If you forget nothing, then it’s difficult to live in the moment, as today is forever cluttered by an increasing number of yesterdays. People with such neurological quirks, rare though though are, actually exist. From “Superhumans,” Michael Banissy’s new Aeon article, a passage about “super-recognizers”:
“These are a rare group of individuals who excel in the ability to remember faces. First reported in 2009 by researchers at Harvard University and Dartmouth College, these are people who really never forget a face. They can recognise people whom they might have seen only a few times in their lives or, as Brad Duchaine, one of the Dartmouth College research team, puts it, ‘an extra they saw in a movie years before’.

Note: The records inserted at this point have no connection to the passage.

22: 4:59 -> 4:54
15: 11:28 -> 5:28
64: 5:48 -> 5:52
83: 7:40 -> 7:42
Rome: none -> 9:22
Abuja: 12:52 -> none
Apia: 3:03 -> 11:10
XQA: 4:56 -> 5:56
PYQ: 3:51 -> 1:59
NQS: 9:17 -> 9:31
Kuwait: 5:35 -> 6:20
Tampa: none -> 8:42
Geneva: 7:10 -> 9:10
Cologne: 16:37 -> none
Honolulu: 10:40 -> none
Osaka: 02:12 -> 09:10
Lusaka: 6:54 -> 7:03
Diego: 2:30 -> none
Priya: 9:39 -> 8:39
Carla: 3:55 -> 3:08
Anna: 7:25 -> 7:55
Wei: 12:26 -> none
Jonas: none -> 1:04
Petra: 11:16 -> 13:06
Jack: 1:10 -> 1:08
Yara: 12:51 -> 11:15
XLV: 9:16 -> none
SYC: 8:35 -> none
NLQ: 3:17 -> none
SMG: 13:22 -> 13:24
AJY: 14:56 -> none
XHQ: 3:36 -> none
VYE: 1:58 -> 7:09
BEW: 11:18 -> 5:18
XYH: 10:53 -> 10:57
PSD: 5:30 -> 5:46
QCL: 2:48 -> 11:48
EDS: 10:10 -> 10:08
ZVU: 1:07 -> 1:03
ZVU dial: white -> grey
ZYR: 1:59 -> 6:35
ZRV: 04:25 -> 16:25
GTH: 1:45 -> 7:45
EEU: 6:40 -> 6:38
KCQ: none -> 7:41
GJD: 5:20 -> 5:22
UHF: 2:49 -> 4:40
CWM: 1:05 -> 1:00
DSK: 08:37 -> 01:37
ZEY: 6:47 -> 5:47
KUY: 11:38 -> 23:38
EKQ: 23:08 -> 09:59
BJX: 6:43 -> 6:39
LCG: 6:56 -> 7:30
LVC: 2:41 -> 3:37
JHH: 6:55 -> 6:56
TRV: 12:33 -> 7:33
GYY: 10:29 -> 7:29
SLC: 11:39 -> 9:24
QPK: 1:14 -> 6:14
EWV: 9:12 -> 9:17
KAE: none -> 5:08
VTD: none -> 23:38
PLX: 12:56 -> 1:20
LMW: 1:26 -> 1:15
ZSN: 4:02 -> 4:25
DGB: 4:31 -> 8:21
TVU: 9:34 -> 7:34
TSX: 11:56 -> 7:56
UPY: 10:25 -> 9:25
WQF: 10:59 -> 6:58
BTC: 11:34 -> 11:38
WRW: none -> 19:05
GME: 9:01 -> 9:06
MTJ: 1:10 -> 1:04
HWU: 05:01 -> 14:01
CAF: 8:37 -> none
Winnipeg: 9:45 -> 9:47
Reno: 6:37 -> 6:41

Such people can identify casual staff that served them years earlier, a waitress at a motorway inn they passed through, a car-park attendant they once glimpsed, or a fellow department store shopper with whom they never interacted. The difficulties that this super-ability might cause in social settings are easy enough to imagine, and many super-recognisers will hide their memory of long-ago encounters to avoid discomfiting people who never even registered them.
Work is ongoing to determine just how common super-recognisers are, but there is some evidence to suggest that they can put their skills to good use. For example, the Metropolitan Police Service in London used super-recognisers in their ranks to help identify individual rioters during the 2011 riots across the capital.”